Paul Gottlieb, en quoi l’édition du livre d’art a-t-elle changé au cours des cinquante dernières années ?
Dans les années cinquante, ce métier était fait d’affaires familiales, d’entreprises de taille modeste dont les dirigeants publiaient des livres sur des sujets qui les intéressaient personnellement. Aujourd’hui, il n’en existe presque plus, elles sont toutes gérées par des spécialistes du management. L’édition était considérée comme une profession, ou comme un art. On n’accordait qu’un intérêt secondaire à l’aspect financier, et la maison n’était pas dirigée en fonction des actionnaires et des investisseurs. Ce n’est plus le cas : les moyennes et grandes maisons du secteur, comme Harpers, Viking et Knopf, sont de vraies entreprises. L’intérêt du public pour l’art s’est grandement développé, mais comme le secteur de l’édition est désormais plus soucieux de faire des bénéfices, le nombre de publications d’art a diminué. C’est un secteur très risqué, avec des investissements lourds.
La plupart des livres – fiction ou essais – coûtent relativement peu cher à publier, sauf lorsqu’il s’agit de best-sellers dont les auteurs demandent des avances considérables. En revanche, chaque livre d’art exige un énorme investissement. Mettre sous presse un album bien illustré coûte au minimum 100 000 à 250 000 dollars. Et le nombre d’exemplaires vendu est assez faible. Les grosses maisons d’édition évitent donc cette catégorie. Par contre, les éditions universitaires – Yale, Princeton, l’Université de Californie ou celle de Washington – sont devenues très dynamiques dans le domaine des publications artistiques et nous font concurrence.

Comment Abrams en est-il venu à travailler de façon aussi étroite avec les musées ?
Quand un musée pense qu’un catalogue se vendra bien, il propose la gestion des stocks à des distributeurs comme Abrams, Yale ou d’autres, qui se battent pour obtenir les droits de distribution.
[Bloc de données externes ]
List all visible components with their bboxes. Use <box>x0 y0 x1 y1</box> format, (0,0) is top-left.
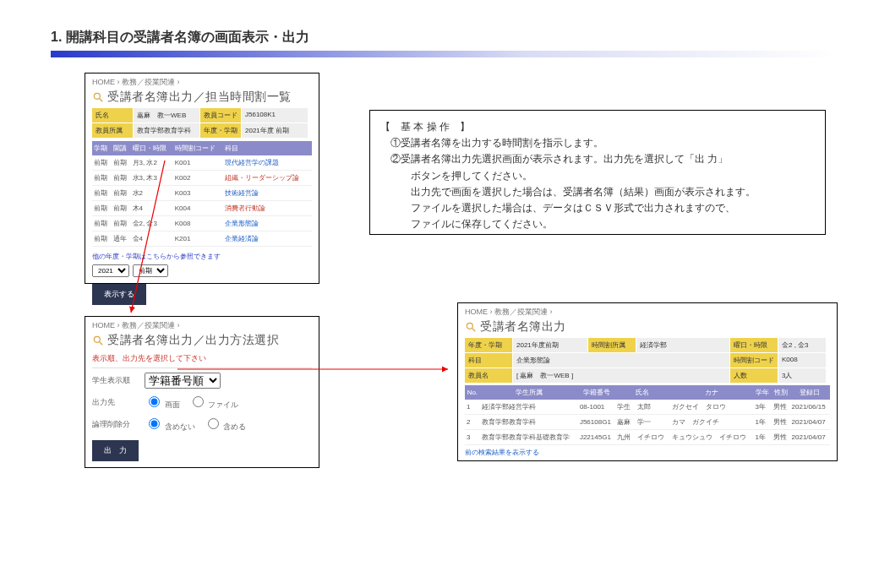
label-logical-delete: 論理削除分 <box>92 419 136 430</box>
instr-line: ボタンを押してください。 <box>380 168 815 184</box>
label-dept: 教員所属 <box>92 123 133 138</box>
table-row[interactable]: 前期前期水3, 木3K002組織・リーダーシップ論 <box>92 171 312 186</box>
radio-screen[interactable]: 画面 <box>145 394 180 411</box>
svg-line-1 <box>100 99 103 102</box>
radio-file[interactable]: ファイル <box>188 394 239 411</box>
panel-title: 受講者名簿出力／担当時間割一覧 <box>107 90 292 105</box>
instr-line: ファイルを選択した場合は、データはＣＳＶ形式で出力されますので、 <box>380 200 815 216</box>
radio-exclude[interactable]: 含めない <box>145 416 195 433</box>
instruction-box: 【 基 本 操 作 】 ①受講者名簿を出力する時間割を指示します。 ②受講者名簿… <box>369 110 826 235</box>
subject-link[interactable]: 技術経営論 <box>223 186 312 201</box>
label-name: 氏名 <box>92 108 133 122</box>
label-subject: 科目 <box>465 353 512 368</box>
th: 開講 <box>112 141 131 155</box>
value-subject: 企業形態論 <box>513 353 729 368</box>
breadcrumb[interactable]: HOME › 教務／授業関連 › <box>85 317 319 333</box>
table-row[interactable]: 前期前期水2K003技術経営論 <box>92 186 312 201</box>
th: 学期 <box>92 141 112 155</box>
value-term: 2021年度前期 <box>513 338 587 352</box>
label-daytime: 曜日・時限 <box>730 338 778 352</box>
value-teacher-code: J56108K1 <box>242 108 308 122</box>
table-row[interactable]: 前期前期金2, 金3K008企業形態論 <box>92 216 312 231</box>
panel-output-select: HOME › 教務／授業関連 › 受講者名簿出力／出力方法選択 表示順、出力先を… <box>85 316 319 468</box>
th: 曜日・時限 <box>131 141 173 155</box>
table-row[interactable]: 前期前期木4K004消費者行動論 <box>92 201 312 216</box>
value-tt-dept: 経済学部 <box>636 338 729 352</box>
panel-roster-result: HOME › 教務／授業関連 › 受講者名簿出力 年度・学期 2021年度前期 … <box>457 302 838 461</box>
th: 科目 <box>223 141 312 155</box>
page-title: 1. 開講科目の受講者名簿の画面表示・出力 <box>51 29 309 46</box>
magnifier-icon <box>92 335 104 346</box>
magnifier-icon <box>92 91 104 103</box>
note-other-terms: 他の年度・学期はこちらから参照できます <box>85 250 319 263</box>
label-teacher-code: 教員コード <box>200 108 241 122</box>
table-row: 3教育学部教育学科基礎教育学J22145G1九州 イチロウキュウシュウ イチロウ… <box>465 430 830 445</box>
value-term: 2021年度 前期 <box>242 123 308 138</box>
instr-line: ファイルに保存してください。 <box>380 216 815 232</box>
sort-order-select[interactable]: 学籍番号順 <box>145 373 221 389</box>
show-button[interactable]: 表示する <box>92 284 146 305</box>
breadcrumb[interactable]: HOME › 教務／授業関連 › <box>85 74 319 90</box>
subject-link[interactable]: 企業経済論 <box>223 231 312 247</box>
svg-point-0 <box>94 93 100 99</box>
radio-include[interactable]: 含める <box>204 416 247 433</box>
title-divider <box>51 51 837 57</box>
year-select[interactable]: 2021 <box>92 264 129 277</box>
subject-link[interactable]: 組織・リーダーシップ論 <box>223 171 312 186</box>
instr-line: ①受講者名簿を出力する時間割を指示します。 <box>380 135 815 151</box>
instr-line: ②受講者名簿出力先選択画面が表示されます。出力先を選択して「出 力」 <box>380 151 815 167</box>
label-output-dest: 出力先 <box>92 397 136 408</box>
magnifier-icon <box>465 321 477 333</box>
output-button[interactable]: 出 力 <box>92 440 139 461</box>
label-teacher: 教員名 <box>465 368 512 383</box>
prev-results-link[interactable]: 前の検索結果を表示する <box>458 448 837 457</box>
value-dept: 教育学部教育学科 <box>134 123 199 138</box>
label-sort-order: 学生表示順 <box>92 375 136 386</box>
value-count: 3人 <box>778 368 826 383</box>
label-tt-dept: 時間割所属 <box>588 338 636 352</box>
subject-link[interactable]: 消費者行動論 <box>223 201 312 216</box>
term-select[interactable]: 前期 <box>133 264 168 277</box>
label-term: 年度・学期 <box>200 123 241 138</box>
value-tt-code: K008 <box>778 353 826 368</box>
label-count: 人数 <box>730 368 778 383</box>
value-name: 嘉麻 教一WEB <box>134 108 199 122</box>
svg-line-3 <box>100 342 103 346</box>
table-row: 1経済学部経営学科08-1001学生 太郎ガクセイ タロウ3年男性2021/06… <box>465 400 830 415</box>
table-row[interactable]: 前期通年金4K201企業経済論 <box>92 231 312 247</box>
timetable-table: 学期 開講 曜日・時限 時間割コード 科目 前期前期月3, 水2K001現代経営… <box>92 141 312 247</box>
table-row: 2教育学部教育学科J56108G1嘉麻 学一カマ ガクイチ1年男性2021/04… <box>465 415 830 430</box>
value-teacher: [ 嘉麻 教一WEB ] <box>513 368 729 383</box>
roster-table: No.学生所属学籍番号氏名カナ学年性別登録日 1経済学部経営学科08-1001学… <box>465 385 830 445</box>
th: 時間割コード <box>173 141 223 155</box>
panel-title: 受講者名簿出力／出力方法選択 <box>107 333 279 348</box>
subject-link[interactable]: 企業形態論 <box>223 216 312 231</box>
label-tt-code: 時間割コード <box>730 353 778 368</box>
panel-title: 受講者名簿出力 <box>480 319 566 335</box>
instr-header: 【 基 本 操 作 】 <box>380 119 815 135</box>
red-instruction: 表示順、出力先を選択して下さい <box>85 351 319 366</box>
svg-point-2 <box>94 336 100 342</box>
label-term: 年度・学期 <box>465 338 512 352</box>
svg-line-5 <box>472 329 476 332</box>
value-daytime: 金2 , 金3 <box>778 338 826 352</box>
instr-line: 出力先で画面を選択した場合は、受講者名簿（結果）画面が表示されます。 <box>380 184 815 200</box>
panel-timetable-list: HOME › 教務／授業関連 › 受講者名簿出力／担当時間割一覧 氏名 嘉麻 教… <box>85 73 319 284</box>
breadcrumb[interactable]: HOME › 教務／授業関連 › <box>458 303 837 319</box>
svg-point-4 <box>467 323 472 329</box>
subject-link[interactable]: 現代経営学の課題 <box>223 155 312 171</box>
table-row[interactable]: 前期前期月3, 水2K001現代経営学の課題 <box>92 155 312 171</box>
Le musée choisit celui qui offre le meilleur projet de marketing. La plupart du temps, c’est le département édition qui produit le livre, depuis la rédaction des textes par les conservateurs et le choix de l’iconographie jusqu’à la maquette, et souvent même finance l’impression. Parfois, cependant, nous collaborons à différentes étapes de la production. Nous avons des accords avec les grands musées comme le Metropolitan, le MoMA, le Guggenheim, le Whitney, pour distribuer tous leurs catalogues d’expositions et les ouvrages relatifs à leur collection permanente, à moins qu’ils ne pensent pouvoir obtenir de meilleures conditions après un appel d’offres. Autrement dit, nous garantissons une distribution internationale de tous les livres publiés par les musées, mais ils sont libres de trouver un meilleur contrat à tout moment. Ce système a permis aux musées de gagner de l’argent grâce aux grosses expositions, et c’est devenu une part importante de nos publications.

Les États-Unis et l’Europe ont-ils des marchés distincts ?
Ils l’ont été mais tendent à se rejoindre. Beaucoup plus que dans les années cinquante, la langue anglaise est aujourd’hui la lingua franca et le marché du livre anglophone s’est développé à l’international. Il y a vingt ans, les ventes à l’exportation représentaient 5 à 8 % du volume total. Aujourd’hui, le pourcentage est de 17-18 %, dont une moitié de lecteurs non anglo-saxons. Les livres en anglais édités par Abrams sont distribués hors des États-Unis et du Canada exclusivement par Thames & Hudson, et le Groupe La Martinière vend nos ouvrages en anglais dans les pays de langue française. Nous publions en collaboration avec de nombreuses institutions et organisations au cas par cas, mais nous n’éditons pas d’ouvrages en langue étrangère pour les musées d’Europe, qui ont des relations étroites avec les éditeurs de leur pays. Par exemple, avec la Réunion des musées nationaux, il est très difficile de pénétrer le marché.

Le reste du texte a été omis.